• **What is needed**
Print out each entry without alteration, and keep the pictures out.

• **Given data**
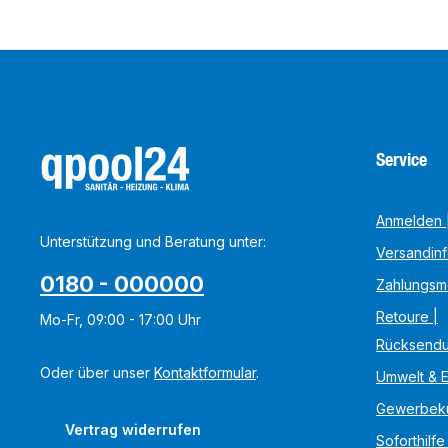
Service
Anmelden |
Unterstützung und Beratung unter:
Versandin
0180 - 000000
Zahlungsm
Retoure |
Mo-Fr, 09:00 - 17:00 Uhr
Rücksend
Oder über unser
Kontaktformular
.
Umwelt & 
Gewerbek
Vertrag widerrufen
Soforthilfe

• **Result of the task**
Service
Anmelden |
Unterstützung und Beratung unter:
Versandin
0180 - 000000
Zahlungsm
Retoure |
Mo-Fr, 09:00 - 17:00 Uhr
Rücksend
Oder über unser
Kontaktformular
.
Umwelt & 
Gewerbek
Vertrag widerrufen
Soforthilfe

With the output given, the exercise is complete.